What is the solubility of MnS, in grams per liter, in a buffer solution that is 0.120 M HC2H3O2 - 0.490 M NaC2H3O2? For MnS, Kspa=3x10^7.
First determine the pH of the buffer solution.
pH = pKa + log(base)/(acid) and convert pH to H^+.
You then have
Ksp = (Mn^2+)(S^2-)
You have k1 and k2 for H2S as
(H^+)(HS^-)/(H2S) = k1
(H^+)(S^2-)/(HS^-) = k2
and (Mn^2+) = (S^2-) + (HS^-) + (H2S)
This is four unknowns and four equations but it isn't that bad. You can solve these four without assumptions. Most quant books show how to do this.
To determine the solubility of MnS in the given buffer solution, you need to consider the common ion effect and the Ksp expression.
Given:
- MnS with Ksp = 3x10^7
- Buffer solution with a concentration of 0.120 M HC2H3O2 and 0.490 M NaC2H3O2
1. Initialize the variables:
- Let 'x' be the solubility of MnS in grams per liter.
- Let 's' be the concentration of S^2- ions in moles per liter, which is equal to the solubility of MnS.

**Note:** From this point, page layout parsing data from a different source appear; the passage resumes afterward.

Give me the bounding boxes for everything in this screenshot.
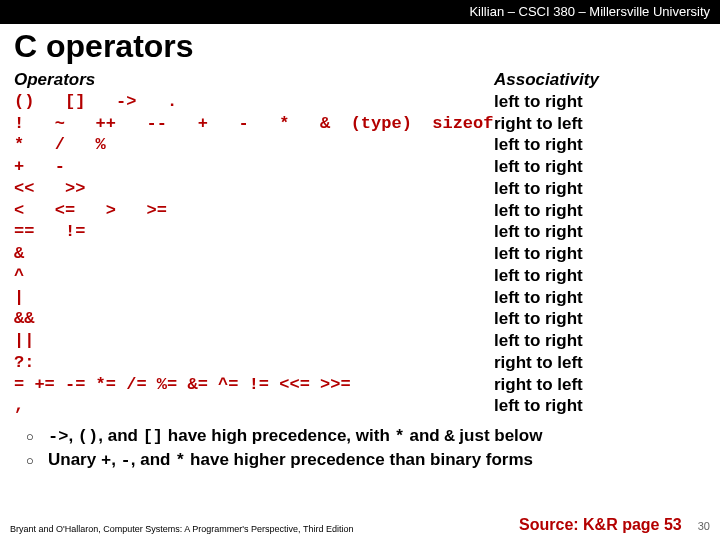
bullet-icon: ○ xyxy=(26,452,48,470)
table-row: &left to right xyxy=(14,243,706,265)
assoc-cell: left to right xyxy=(494,156,706,178)
ops-cell: && xyxy=(14,308,494,330)
page-number: 30 xyxy=(698,520,710,532)
table-row: ||left to right xyxy=(14,330,706,352)
ops-cell: == != xyxy=(14,221,494,243)
table-row: = += -= *= /= %= &= ^= != <<= >>=right t… xyxy=(14,374,706,396)
assoc-cell: left to right xyxy=(494,91,706,113)
assoc-cell: left to right xyxy=(494,243,706,265)
ops-cell: ?: xyxy=(14,352,494,374)
table-row: << >>left to right xyxy=(14,178,706,200)
ops-cell: = += -= *= /= %= &= ^= != <<= >>= xyxy=(14,374,494,396)
course-header: Killian – CSCI 380 – Millersville Univer… xyxy=(0,0,720,24)
ops-cell: () [] -> . xyxy=(14,91,494,113)
ops-cell: < <= > >= xyxy=(14,200,494,222)
table-row: () [] -> .left to right xyxy=(14,91,706,113)
footer: Bryant and O'Hallaron, Computer Systems:… xyxy=(0,516,720,534)
table-row: |left to right xyxy=(14,287,706,309)
page-title: C operators xyxy=(0,24,720,69)
table-header-row: Operators Associativity xyxy=(14,69,706,91)
table-row: ^left to right xyxy=(14,265,706,287)
assoc-cell: left to right xyxy=(494,221,706,243)
assoc-cell: left to right xyxy=(494,265,706,287)
assoc-cell: left to right xyxy=(494,287,706,309)
table-row: + -left to right xyxy=(14,156,706,178)
assoc-cell: left to right xyxy=(494,330,706,352)
ops-cell: * / % xyxy=(14,134,494,156)
ops-cell: | xyxy=(14,287,494,309)
ops-cell: ^ xyxy=(14,265,494,287)
ops-cell: ! ~ ++ -- + - * & (type) sizeof xyxy=(14,113,494,135)
assoc-cell: left to right xyxy=(494,134,706,156)
ops-cell: || xyxy=(14,330,494,352)
bullet-item: ○ ->, (), and [] have high precedence, w… xyxy=(26,425,706,449)
bullet-icon: ○ xyxy=(26,428,48,446)
assoc-cell: left to right xyxy=(494,308,706,330)
table-row: &&left to right xyxy=(14,308,706,330)
operators-table: Operators Associativity () [] -> .left t… xyxy=(0,69,720,417)
footer-citation: Bryant and O'Hallaron, Computer Systems:… xyxy=(10,524,353,534)
bullet-list: ○ ->, (), and [] have high precedence, w… xyxy=(0,417,720,473)
table-row: * / %left to right xyxy=(14,134,706,156)
ops-cell: << >> xyxy=(14,178,494,200)
ops-cell: & xyxy=(14,243,494,265)
table-row: ,left to right xyxy=(14,395,706,417)
assoc-cell: right to left xyxy=(494,374,706,396)
assoc-cell: left to right xyxy=(494,178,706,200)
assoc-cell: left to right xyxy=(494,200,706,222)
col-header-associativity: Associativity xyxy=(494,69,706,91)
assoc-cell: left to right xyxy=(494,395,706,417)
col-header-operators: Operators xyxy=(14,69,494,91)
table-row: < <= > >=left to right xyxy=(14,200,706,222)
table-row: ! ~ ++ -- + - * & (type) sizeofright to … xyxy=(14,113,706,135)
ops-cell: , xyxy=(14,395,494,417)
assoc-cell: right to left xyxy=(494,113,706,135)
table-row: ?:right to left xyxy=(14,352,706,374)
footer-source: Source: K&R page 53 xyxy=(519,516,682,534)
ops-cell: + - xyxy=(14,156,494,178)
bullet-text: ->, (), and [] have high precedence, wit… xyxy=(48,425,542,449)
assoc-cell: right to left xyxy=(494,352,706,374)
bullet-text: Unary +, -, and * have higher precedence… xyxy=(48,449,533,473)
table-row: == !=left to right xyxy=(14,221,706,243)
bullet-item: ○ Unary +, -, and * have higher preceden… xyxy=(26,449,706,473)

2. Write the balanced equation for the dissociation of MnS:
MnS(s) ⇌ Mn2+(aq) + S^2-(aq).
3. Write the Ksp expression for MnS:
Ksp = [Mn2+][S^2-]
4. Determine the value of [Mn2+]:
Since MnS dissociates in a 1:1 ratio, the concentration of Mn2+ ions is equal to the concentration of S^2-, which is 's'.
5. Determine the value of [S^2-]:
Since MnS dissociates completely, the concentration of S^2- ions is also equal to 's'.
6. Write the expression for [Mn2+] and [S^2-]:
[Mn2+] = [S^2-] = s
7. Calculate the concentrations of HC2H3O2 and NaC2H3O2:
[HAc] = [HC2H3O2] = 0.120 M
[Ac-] = [NaC2H3O2] = 0.490 M
8. Apply the common ion effect by adjusting the concentrations of Mn2+ and S^2-:
[Mn2+] = [S^2-] = s - [Ac-]
9. Substitute the values into the Ksp expression:
Ksp = (s - [Ac-])(s)
10. Solve for 's':
3x10^7 = (s - [Ac-])(s)
11. Solve the quadratic equation:
Expand the brackets and rearrange the equation:
3x10^7 = s^2 - [Ac-]s
Substitute the values for [Ac-]:
3x10^7 = s^2 - (0.490 M)s
Rearrange the equation to the standard quadratic form:
s^2 - (0.490 M)s - 3x10^7 = 0
12. Use the quadratic formula to solve for 's':
s = (-b ± √(b^2 - 4ac)) / (2a)
Substitute the values:
s = (0.490 M ± √((0.490 M)^2 - 4(1)(-3x10^7))) / (2(1))
Calculate the value inside the square root:
√((0.490 M)^2 - 4(1)(-3x10^7)) ≈ 1.348 M
Substitute the value into the equation:
s ≈ (0.490 M ± 1.348 M) / 2
13. Calculate the possible values of 's':
s ≈ (0.490 M + 1.348 M) / 2 ≈ 0.919 M
s ≈ (0.490 M - 1.348 M) / 2 ≈ -0.429 M
Since concentration cannot be negative, the solubility of MnS (S^2-) is approximately 0.919 M in the given buffer solution.